Specifically Redis Labs is announcing:-
- RedisRAFT to provide strong consistency
- RediSearch with new indexing and querying capabilities
- RedisJSON in-memory manipulation of JSON documents
- RedisAI inferencing engine
“Through these innovations, we believe Redis has become the de facto data platform for a new wave of digital experiences by changing the way developers can build true real-time applications and then deploy them anywhere, cloud, multi-cloud, hybrid-cloud or on-premises, in a globally distributed manner, closer to where their customers are,” Yiftach Shoolman, Redis Labs co-founder and CTO, said.
RedisRAFT uses the Raft (Reliable, Replicated, Redundant, And Fault-Tolerant) consensus algorithm in which many servers agree on a leader server and values such as a hash table describing cluster state transitions in a fault-tolerant server cluster.

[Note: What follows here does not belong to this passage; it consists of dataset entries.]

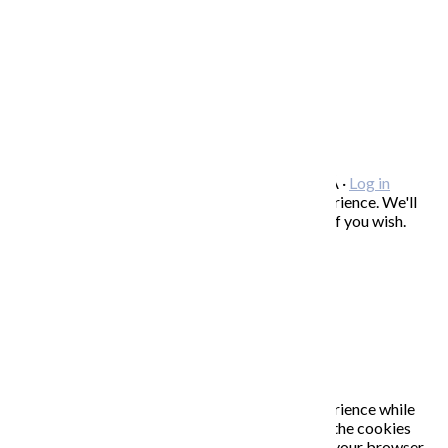
SPOLUPRÁCA/ COLLABORATIONS
OCHRANA OSOBNÝCH ÚDAJOV
/
VOP
FREEBIES – stiahnite si zadarmo
FAQ / často kladené otázky
ODBER NOVINIEK
Copyright © 2026 KATARÍNA S. KALMANOVÁ ·
Log in
This website uses cookies to improve your experience. We'll
assume you're ok with this, but you can opt-out if you wish.
Accept
Read More
Close
PRIVACY OVERVIEW
This website uses cookies to improve your experience while
you navigate through the website. Out of these, the cookies
that are categorized as necessary are stored on your browser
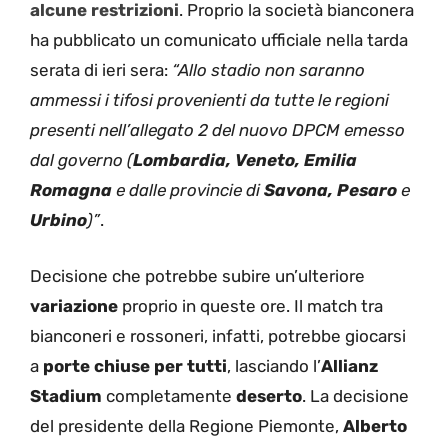
alcune restrizioni
. Proprio la società bianconera
ha pubblicato un comunicato ufficiale nella tarda
serata di ieri sera:
“Allo stadio non saranno
ammessi i tifosi provenienti da tutte le regioni
presenti nell’allegato 2 del nuovo DPCM emesso
dal governo (
Lombardia, Veneto, Emilia
Romagna
e dalle provincie di
Savona, Pesaro
e
Urbino
)”
.
Decisione che potrebbe subire un’ulteriore
variazione
proprio in queste ore. Il match tra
bianconeri e rossoneri, infatti, potrebbe giocarsi
a
porte chiuse per tutti
, lasciando l’
Allianz
Stadium
completamente
deserto
. La decisione
del presidente della Regione Piemonte,
Alberto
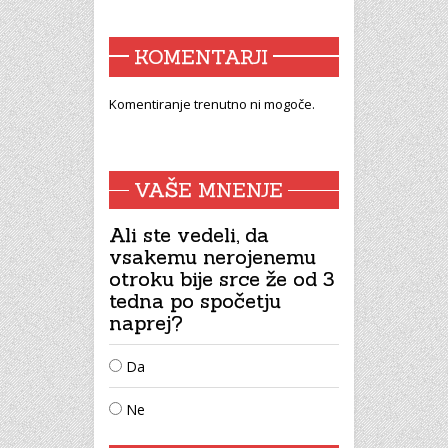
KOMENTARJI
Komentiranje trenutno ni mogoče.
VAŠE MNENJE
Ali ste vedeli, da
vsakemu nerojenemu
otroku bije srce že od 3
tedna po spočetju
naprej?
Da
Ne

The consensus value agreement continues if a minority of the servers fail.
RAFT enables parallel processes in a cluster to see data accesses in the same order. This contrasts with ‘weak consistency’, where cluster nodes can apply data accesses in a different order resulting in data value differences between the servers. These can be corrected in a ‘eventually-consistent’ system but that means wrong data values may occur, such as when a server is unavailable because of a fault.
The benefit of RedisRAFT is that it provides both strong consistency and high-availability. It has passed the Jepsen tests, which check data consistency guarantees with no unresolved issues and with Redis performance levels maintained.

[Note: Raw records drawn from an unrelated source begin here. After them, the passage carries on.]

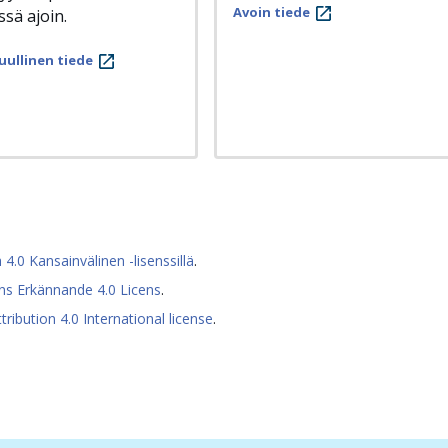
Avoin tiede
ssä ajoin.
uullinen tiede
0 Kansainvälinen -lisenssillä
.
s Erkännande 4.0 Licens
.
ibution 4.0 International license
.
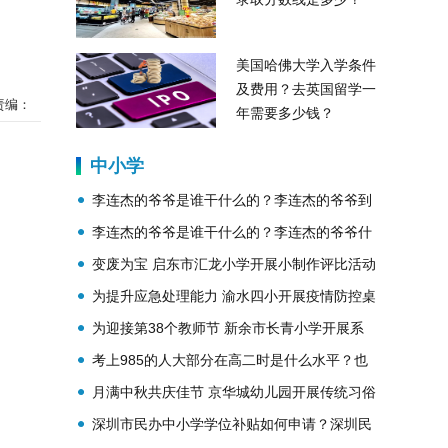
美国哈佛大学入学条件
及费用？去英国留学一
责编：
年需要多少钱？
中小学
李连杰的爷爷是谁干什么的？李连杰的爷爷到
底是谁？
李连杰的爷爷是谁干什么的？李连杰的爷爷什
么身份？
变废为宝 启东市汇龙小学开展小制作评比活动
为提升应急处理能力 渝水四小开展疫情防控桌
面推演活动
为迎接第38个教师节 新余市长青小学开展系
列活动
考上985的人大部分在高二时是什么水平？也
是保底985的水平吗？
月满中秋共庆佳节 京华城幼儿园开展传统习俗
文化体验活动
深圳市民办中小学学位补贴如何申请？深圳民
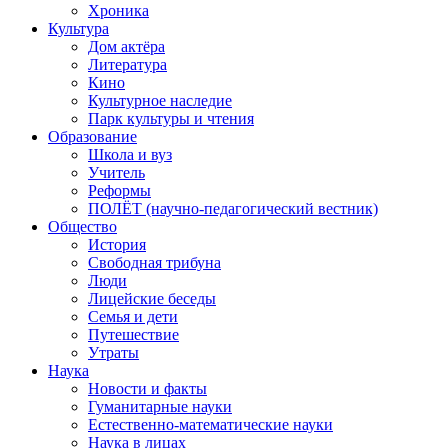
Хроника
Культура
Дом актёра
Литература
Кино
Культурное наследие
Парк культуры и чтения
Образование
Школа и вуз
Учитель
Реформы
ПОЛЁТ (научно-педагогический вестник)
Общество
История
Свободная трибуна
Люди
Лицейские беседы
Семья и дети
Путешествие
Утраты
Наука
Новости и факты
Гуманитарные науки
Естественно-математические науки
Наука в лицах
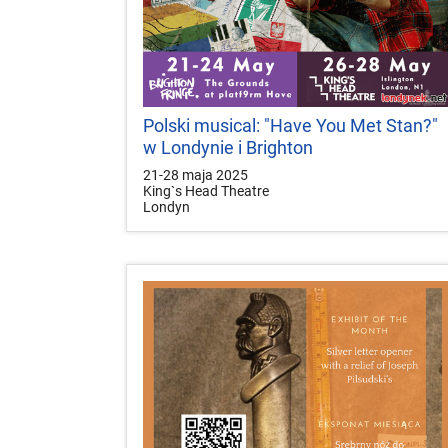
Polski musical: "Have You Met Stan?"
w Londynie i Brighton
21-28 maja 2025
King`s Head Theatre
Londyn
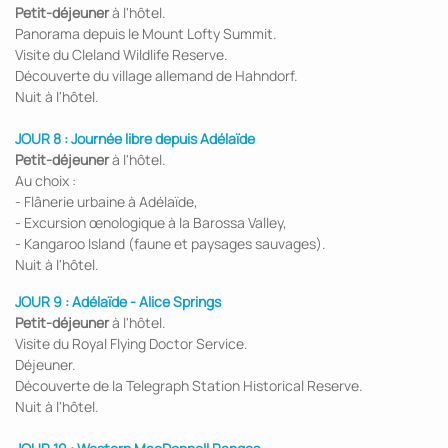
Petit-déjeuner
à l'hôtel.
Panorama depuis le Mount Lofty Summit.
Visite du Cleland Wildlife Reserve.
Découverte du village allemand de Hahndorf.
Nuit à l'hôtel.
JOUR 8 : Journée libre depuis Adélaïde
Petit-déjeuner
à l'hôtel.
Au choix :
- Flânerie urbaine à Adélaïde,
- Excursion œnologique à la Barossa Valley,
- Kangaroo Island (faune et paysages sauvages).
Nuit à l'hôtel.
JOUR 9 :
Adélaïde - Alice Springs
Petit-déjeuner
à l'hôtel.
Visite du Royal Flying Doctor Service.
Déjeuner.
Découverte de la Telegraph Station Historical Reserve.
Nuit à l'hôtel.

RedisJSON provides a tree-like, hierarchical document store in which storage and querying is faster than using JSON with the Lua programming language and core Redis data structures. RediSearch has gained integration with RedisJSON so that developers can now natively store, index, query, and perform full-text search on documents faster than before. Redis says that the combination of RediSearch and RedisJSON provides integrated data models which can combine data from different sources.

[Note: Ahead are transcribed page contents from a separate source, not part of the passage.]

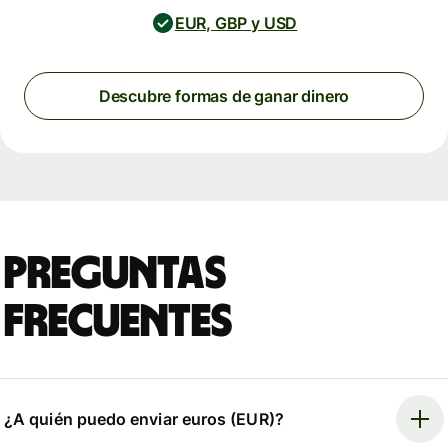
EUR, GBP y USD
Descubre formas de ganar dinero
Preguntas
frecuentes
¿A quién puedo enviar euros (EUR)?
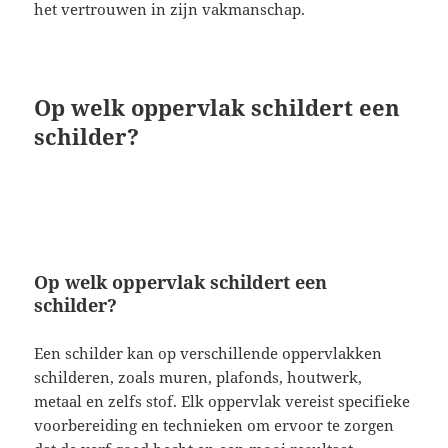
het vertrouwen in zijn vakmanschap.
Op welk oppervlak schildert een
schilder?
Op welk oppervlak schildert een
schilder?
Een schilder kan op verschillende oppervlakken
schilderen, zoals muren, plafonds, houtwerk,
metaal en zelfs stof. Elk oppervlak vereist specifieke
voorbereiding en technieken om ervoor te zorgen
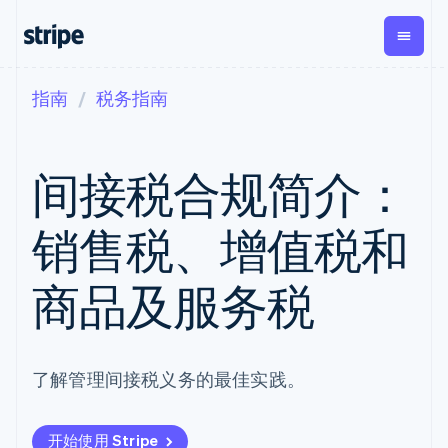
指南
税务指南
按企业阶段
文档
学习
支付
营收
资金管
平台
理
易市
大型企业
Stripe 文档
博客
Payments
Billing
初创企业
API 参考文档
客户案例
间接税合规简介：
在线支付
经常性收入
Global
Conn
库与 SDK
指南
Payment links
Metronome
Payouts
Stripe Apps
按用量计费
平台
销售税、增值税和
无代码支付
Subscriptions
向第三
按应用场景
Checkout
方打款
支持
预构建支付界
订阅管理
Crypto
指南
智能体商务
商品及服务税
面
Invoicing
钱包、
加密货币
获取支持
一次性或定期
Elements
稳定币
电子商务
接受线上付款
托管支持方案
灵活的 UI 组件
账单
发行和
嵌入式金融
实施预置结账流程
专业服务
Payment
Tax
发卡基
财务自动化
构建平台或交易市场
methods
销售税和增值
础设施
全球化企业
管理订阅
了解管理间接税义务的最佳实践。
接入 125+ 种支
税自动化
应用内支付
提供按用量计费
付方式
Revenue
交易市场
发行稳定币支持的支付卡
Terminal
Recognition
公司
资金管理
通过智能体配置和管理服
线下支付
会计自动化
开始使用 Stripe
平台
务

RediSearch and RedisJSON& can be deployed in a globally distributed manner, useful for disaster recovery purposes and also to enable applications to run where the customers are located and so save time by avoiding data movement.
Active:Active and RedisAI
Redis says it uses an active:active geo-distributed topology based on conflict-free replicated data types (CRDTS) in a global database running across multiple clusters. It claims this provides global data distribution, spanning on-premises, multiple public clouds and hybrid environments, with local access speed, to deliver sub-millisecond latency.
The RedisAI inferencing engine provides a feature store containing features which are values calculated from raw data. For example, average monthly cost of some activity or a statistical likelihood (z-score) that a financial transaction is fraudulent. A feature is pre-built data calculation usable by data scientists developing specific analytics processes or models. RedisAI enables models to be served where the features are stored thus, Redis Labs claims, improving AI-based application performance by an order of up to two orders of magnitude.
RedisRaft will be generally available with the release of Redis 7.0 in the second half of 2021.
The integration of RedisJSON and RediSearch is in private preview and will be generally available in the second half of 2021 with Active-Active support.
RedisAI, as an online feature store, is available today for on-premise deployments and will be available for Redis Enterprise Cloud in the second half of 2021.